The answer must consist of every line from the entries below that contains the word "como".
- - - - - - -
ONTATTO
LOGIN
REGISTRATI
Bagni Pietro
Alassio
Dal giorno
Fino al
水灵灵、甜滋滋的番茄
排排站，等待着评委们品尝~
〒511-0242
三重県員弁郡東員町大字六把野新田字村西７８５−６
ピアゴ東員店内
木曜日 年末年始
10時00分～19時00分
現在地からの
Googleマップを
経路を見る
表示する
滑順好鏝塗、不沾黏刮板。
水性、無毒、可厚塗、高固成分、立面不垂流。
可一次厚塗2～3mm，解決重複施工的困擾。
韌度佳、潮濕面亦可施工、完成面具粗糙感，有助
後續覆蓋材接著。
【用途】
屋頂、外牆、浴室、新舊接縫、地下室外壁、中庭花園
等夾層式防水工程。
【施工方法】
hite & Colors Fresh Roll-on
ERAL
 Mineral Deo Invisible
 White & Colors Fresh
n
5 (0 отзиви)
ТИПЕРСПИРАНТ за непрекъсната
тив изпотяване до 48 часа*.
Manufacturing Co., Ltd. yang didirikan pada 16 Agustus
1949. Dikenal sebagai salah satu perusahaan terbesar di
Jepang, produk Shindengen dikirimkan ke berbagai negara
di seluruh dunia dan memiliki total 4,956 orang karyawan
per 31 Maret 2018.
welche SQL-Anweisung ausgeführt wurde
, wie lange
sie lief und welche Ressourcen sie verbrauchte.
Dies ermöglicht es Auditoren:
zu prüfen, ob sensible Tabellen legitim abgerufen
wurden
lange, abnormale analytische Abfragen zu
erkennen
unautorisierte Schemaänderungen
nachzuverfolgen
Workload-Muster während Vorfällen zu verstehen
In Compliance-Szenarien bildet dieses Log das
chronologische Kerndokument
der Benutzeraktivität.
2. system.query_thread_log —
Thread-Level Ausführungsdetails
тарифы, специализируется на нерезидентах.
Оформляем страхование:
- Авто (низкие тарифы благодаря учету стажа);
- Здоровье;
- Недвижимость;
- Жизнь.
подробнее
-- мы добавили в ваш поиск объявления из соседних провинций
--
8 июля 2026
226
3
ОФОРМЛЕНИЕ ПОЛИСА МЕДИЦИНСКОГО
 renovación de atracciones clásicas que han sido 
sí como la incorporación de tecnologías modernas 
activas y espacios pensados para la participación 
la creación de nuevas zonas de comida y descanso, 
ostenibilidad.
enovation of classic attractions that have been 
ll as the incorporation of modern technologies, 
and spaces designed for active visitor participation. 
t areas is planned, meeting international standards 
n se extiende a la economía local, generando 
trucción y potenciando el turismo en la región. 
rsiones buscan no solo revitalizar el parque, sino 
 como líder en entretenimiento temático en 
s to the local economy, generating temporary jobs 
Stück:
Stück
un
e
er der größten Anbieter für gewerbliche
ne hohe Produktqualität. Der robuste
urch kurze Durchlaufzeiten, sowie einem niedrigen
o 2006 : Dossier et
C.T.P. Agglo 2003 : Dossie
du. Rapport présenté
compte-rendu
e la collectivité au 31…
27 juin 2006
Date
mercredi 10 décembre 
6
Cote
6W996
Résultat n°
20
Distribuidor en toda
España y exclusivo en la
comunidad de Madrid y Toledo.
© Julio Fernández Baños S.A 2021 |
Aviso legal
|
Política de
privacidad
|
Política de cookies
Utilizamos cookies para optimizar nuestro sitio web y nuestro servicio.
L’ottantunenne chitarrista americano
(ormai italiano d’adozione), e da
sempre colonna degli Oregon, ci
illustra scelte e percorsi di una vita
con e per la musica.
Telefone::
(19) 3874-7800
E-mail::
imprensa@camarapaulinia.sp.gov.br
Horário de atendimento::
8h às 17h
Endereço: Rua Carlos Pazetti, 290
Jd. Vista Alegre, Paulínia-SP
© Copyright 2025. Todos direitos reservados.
- - - - - - -
Output:
sí como la incorporación de tecnologías modernas 
 como líder en entretenimiento temático en 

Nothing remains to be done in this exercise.